Items listed in a dataset
========
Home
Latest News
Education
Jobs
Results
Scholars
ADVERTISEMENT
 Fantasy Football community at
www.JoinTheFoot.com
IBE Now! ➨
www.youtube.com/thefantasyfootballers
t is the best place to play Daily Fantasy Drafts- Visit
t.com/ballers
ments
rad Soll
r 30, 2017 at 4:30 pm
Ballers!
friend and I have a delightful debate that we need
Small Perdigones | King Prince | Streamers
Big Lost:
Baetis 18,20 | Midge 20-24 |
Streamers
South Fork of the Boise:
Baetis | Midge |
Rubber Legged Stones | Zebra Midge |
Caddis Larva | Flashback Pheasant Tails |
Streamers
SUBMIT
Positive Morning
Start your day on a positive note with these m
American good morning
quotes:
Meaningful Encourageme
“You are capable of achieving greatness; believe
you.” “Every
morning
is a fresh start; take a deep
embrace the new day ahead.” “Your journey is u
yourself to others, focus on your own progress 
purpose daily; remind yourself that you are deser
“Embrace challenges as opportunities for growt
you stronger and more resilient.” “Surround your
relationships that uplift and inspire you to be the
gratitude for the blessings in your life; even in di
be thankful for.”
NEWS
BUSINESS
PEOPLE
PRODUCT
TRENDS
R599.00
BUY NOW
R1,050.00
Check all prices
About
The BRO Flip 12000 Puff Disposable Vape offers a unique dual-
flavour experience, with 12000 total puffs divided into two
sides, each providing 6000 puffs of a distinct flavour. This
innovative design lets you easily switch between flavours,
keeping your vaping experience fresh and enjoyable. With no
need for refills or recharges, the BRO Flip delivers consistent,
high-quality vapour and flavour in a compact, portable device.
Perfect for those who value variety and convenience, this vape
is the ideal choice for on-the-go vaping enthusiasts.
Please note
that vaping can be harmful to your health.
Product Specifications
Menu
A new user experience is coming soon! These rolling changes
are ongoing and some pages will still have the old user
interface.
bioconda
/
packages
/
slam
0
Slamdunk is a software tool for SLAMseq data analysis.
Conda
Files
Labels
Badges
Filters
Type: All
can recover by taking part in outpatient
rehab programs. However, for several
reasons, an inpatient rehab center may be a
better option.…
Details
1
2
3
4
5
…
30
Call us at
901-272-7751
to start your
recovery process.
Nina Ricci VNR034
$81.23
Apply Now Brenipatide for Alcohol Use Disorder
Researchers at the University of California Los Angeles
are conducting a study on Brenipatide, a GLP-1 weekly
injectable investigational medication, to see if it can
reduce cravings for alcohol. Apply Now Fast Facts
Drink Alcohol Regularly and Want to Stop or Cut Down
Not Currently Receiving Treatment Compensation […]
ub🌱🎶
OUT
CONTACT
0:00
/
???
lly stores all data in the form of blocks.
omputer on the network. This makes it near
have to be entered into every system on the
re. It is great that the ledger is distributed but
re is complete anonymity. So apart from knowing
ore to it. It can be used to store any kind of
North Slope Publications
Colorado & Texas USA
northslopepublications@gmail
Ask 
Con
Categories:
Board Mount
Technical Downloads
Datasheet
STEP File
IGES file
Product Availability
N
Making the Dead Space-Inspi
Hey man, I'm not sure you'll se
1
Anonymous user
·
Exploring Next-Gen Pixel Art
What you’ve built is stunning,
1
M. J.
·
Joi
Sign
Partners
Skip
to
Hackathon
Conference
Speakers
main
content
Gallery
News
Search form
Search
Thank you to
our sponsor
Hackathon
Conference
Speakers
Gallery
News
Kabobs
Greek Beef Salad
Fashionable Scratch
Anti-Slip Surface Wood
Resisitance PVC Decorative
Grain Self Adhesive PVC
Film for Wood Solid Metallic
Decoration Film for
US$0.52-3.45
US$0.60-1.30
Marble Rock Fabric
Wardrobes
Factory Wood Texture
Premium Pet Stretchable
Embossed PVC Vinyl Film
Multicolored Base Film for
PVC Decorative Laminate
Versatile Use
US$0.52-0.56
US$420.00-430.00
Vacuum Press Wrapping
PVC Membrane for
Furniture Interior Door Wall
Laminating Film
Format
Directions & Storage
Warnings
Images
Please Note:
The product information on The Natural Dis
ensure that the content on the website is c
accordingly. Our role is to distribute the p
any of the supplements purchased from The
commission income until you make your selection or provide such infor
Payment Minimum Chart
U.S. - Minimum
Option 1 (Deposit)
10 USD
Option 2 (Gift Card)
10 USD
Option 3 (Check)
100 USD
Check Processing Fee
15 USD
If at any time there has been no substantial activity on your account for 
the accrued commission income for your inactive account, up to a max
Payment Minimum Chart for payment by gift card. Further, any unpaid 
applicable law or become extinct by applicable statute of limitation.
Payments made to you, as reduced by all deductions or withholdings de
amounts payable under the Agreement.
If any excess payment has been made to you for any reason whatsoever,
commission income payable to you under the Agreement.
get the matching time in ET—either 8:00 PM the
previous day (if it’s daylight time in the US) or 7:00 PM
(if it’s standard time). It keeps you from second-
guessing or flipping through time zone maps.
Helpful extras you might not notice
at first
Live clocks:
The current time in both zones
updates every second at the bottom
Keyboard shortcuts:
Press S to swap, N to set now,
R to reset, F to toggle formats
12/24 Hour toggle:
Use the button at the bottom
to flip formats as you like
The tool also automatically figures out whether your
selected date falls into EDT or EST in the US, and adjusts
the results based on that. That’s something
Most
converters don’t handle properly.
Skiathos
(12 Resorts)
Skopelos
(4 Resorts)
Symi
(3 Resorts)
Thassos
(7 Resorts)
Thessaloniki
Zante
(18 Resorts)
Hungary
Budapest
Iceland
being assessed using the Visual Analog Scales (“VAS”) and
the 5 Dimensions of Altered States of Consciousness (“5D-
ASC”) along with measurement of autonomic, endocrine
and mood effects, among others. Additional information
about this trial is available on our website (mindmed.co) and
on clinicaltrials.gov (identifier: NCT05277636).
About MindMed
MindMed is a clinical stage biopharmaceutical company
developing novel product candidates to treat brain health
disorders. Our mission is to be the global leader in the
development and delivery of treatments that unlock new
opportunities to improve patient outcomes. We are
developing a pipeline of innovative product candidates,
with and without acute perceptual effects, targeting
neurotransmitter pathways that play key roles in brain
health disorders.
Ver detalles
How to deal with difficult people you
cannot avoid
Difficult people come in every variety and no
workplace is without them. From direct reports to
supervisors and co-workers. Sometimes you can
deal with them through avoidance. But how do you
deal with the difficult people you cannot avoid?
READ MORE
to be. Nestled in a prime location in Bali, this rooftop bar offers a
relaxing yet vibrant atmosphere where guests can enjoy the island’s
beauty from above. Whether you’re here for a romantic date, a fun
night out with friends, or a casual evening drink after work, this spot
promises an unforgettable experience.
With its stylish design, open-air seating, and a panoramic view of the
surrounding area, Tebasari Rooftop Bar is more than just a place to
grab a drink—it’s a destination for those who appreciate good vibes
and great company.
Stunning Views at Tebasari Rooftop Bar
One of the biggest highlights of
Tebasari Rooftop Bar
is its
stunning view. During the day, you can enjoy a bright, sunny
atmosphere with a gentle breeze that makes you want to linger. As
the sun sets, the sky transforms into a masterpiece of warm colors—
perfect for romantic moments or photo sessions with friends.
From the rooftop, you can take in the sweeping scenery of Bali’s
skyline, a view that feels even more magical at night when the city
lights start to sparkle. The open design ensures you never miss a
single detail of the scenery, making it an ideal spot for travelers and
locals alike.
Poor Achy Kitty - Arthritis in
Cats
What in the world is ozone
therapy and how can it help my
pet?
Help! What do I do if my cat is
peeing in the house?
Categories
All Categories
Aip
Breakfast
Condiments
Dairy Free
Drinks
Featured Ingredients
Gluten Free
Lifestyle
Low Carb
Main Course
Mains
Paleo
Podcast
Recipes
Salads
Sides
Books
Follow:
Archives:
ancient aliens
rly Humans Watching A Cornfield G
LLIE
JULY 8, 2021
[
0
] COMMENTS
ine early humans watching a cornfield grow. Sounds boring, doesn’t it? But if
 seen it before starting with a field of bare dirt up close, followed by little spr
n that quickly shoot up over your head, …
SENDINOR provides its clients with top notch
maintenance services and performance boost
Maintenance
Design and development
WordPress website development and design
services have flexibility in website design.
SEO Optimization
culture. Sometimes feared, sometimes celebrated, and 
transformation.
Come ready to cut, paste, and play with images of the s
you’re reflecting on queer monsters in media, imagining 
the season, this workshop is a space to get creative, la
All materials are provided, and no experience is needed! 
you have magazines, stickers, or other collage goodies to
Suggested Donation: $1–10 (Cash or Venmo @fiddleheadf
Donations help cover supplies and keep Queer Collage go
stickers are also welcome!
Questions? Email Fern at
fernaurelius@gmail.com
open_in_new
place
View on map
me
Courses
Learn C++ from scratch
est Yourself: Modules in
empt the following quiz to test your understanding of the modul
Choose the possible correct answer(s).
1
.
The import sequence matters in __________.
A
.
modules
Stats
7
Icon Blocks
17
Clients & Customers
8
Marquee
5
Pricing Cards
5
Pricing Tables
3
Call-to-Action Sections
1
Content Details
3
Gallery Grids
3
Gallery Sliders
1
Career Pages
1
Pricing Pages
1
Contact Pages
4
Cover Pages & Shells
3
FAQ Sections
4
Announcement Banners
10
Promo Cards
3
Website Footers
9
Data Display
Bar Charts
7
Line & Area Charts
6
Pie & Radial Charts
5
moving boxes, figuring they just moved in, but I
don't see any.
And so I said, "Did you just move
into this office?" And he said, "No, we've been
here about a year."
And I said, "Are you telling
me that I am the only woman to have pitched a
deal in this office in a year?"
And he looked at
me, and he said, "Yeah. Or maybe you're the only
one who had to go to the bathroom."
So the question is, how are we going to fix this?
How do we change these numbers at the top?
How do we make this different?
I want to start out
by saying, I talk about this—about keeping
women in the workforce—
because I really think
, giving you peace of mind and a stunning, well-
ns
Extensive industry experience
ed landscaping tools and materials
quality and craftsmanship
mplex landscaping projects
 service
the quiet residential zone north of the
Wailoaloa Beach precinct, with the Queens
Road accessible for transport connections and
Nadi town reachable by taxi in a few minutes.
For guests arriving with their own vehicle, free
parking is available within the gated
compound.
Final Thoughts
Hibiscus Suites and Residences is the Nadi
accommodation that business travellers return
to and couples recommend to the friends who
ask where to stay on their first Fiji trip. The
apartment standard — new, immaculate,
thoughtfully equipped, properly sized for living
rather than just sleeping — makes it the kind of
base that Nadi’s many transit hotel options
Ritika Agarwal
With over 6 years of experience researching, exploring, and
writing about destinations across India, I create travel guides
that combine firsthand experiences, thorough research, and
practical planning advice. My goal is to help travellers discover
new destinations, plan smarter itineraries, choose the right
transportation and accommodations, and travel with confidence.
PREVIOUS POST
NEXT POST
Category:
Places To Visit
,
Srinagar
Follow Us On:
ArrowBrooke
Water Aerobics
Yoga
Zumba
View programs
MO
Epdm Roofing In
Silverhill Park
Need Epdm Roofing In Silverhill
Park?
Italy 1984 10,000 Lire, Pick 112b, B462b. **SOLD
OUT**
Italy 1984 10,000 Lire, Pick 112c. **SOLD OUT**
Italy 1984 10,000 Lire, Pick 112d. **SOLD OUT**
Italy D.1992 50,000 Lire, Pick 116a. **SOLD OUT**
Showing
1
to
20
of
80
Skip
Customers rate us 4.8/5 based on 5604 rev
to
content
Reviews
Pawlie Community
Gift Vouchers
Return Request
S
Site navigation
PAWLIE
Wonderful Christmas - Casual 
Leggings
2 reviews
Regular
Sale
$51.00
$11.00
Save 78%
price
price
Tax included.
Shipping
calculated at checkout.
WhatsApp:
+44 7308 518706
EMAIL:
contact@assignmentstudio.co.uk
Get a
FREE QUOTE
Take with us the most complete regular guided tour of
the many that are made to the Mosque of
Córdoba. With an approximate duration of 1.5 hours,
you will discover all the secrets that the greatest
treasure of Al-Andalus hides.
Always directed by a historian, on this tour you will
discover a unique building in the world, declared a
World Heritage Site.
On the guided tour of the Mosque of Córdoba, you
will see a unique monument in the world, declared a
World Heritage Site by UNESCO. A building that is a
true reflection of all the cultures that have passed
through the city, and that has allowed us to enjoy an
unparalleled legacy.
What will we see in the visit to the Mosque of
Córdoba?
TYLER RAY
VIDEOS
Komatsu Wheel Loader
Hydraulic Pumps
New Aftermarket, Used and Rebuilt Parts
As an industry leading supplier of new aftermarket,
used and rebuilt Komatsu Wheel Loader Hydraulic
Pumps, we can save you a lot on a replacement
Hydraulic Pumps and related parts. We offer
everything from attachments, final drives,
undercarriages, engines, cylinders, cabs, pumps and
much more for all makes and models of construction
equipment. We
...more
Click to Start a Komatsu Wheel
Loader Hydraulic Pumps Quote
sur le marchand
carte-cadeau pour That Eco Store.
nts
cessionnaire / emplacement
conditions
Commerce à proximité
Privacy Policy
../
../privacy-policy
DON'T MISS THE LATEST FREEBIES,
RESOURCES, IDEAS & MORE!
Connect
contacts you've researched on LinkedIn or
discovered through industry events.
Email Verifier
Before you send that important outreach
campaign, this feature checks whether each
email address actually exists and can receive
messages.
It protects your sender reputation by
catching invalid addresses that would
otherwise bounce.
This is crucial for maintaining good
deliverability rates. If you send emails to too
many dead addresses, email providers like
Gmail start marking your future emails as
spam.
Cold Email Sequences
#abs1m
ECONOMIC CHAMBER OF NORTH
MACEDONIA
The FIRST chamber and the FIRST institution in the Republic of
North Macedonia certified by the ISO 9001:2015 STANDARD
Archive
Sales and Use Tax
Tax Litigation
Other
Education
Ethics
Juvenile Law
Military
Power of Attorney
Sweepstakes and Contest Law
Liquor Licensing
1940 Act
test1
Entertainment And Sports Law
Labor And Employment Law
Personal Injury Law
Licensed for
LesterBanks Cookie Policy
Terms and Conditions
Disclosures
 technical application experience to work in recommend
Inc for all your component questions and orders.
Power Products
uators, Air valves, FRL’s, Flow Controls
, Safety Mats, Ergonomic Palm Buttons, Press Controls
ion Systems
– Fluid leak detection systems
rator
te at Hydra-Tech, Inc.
========
> Problem statement: Retype only the lines above between the line with "Exploring Next-Gen Pixel Art" and the line with "US$0.52-3.45", counting those two lines as well, and keep every character as it is.

> Solved problem:
Exploring Next-Gen Pixel Art
What you’ve built is stunning,
1
M. J.
·
Joi
Sign
Partners
Skip
to
Hackathon
Conference
Speakers
main
content
Gallery
News
Search form
Search
Thank you to
our sponsor
Hackathon
Conference
Speakers
Gallery
News
Kabobs
Greek Beef Salad
Fashionable Scratch
Anti-Slip Surface Wood
Resisitance PVC Decorative
Grain Self Adhesive PVC
Film for Wood Solid Metallic
Decoration Film for
US$0.52-3.45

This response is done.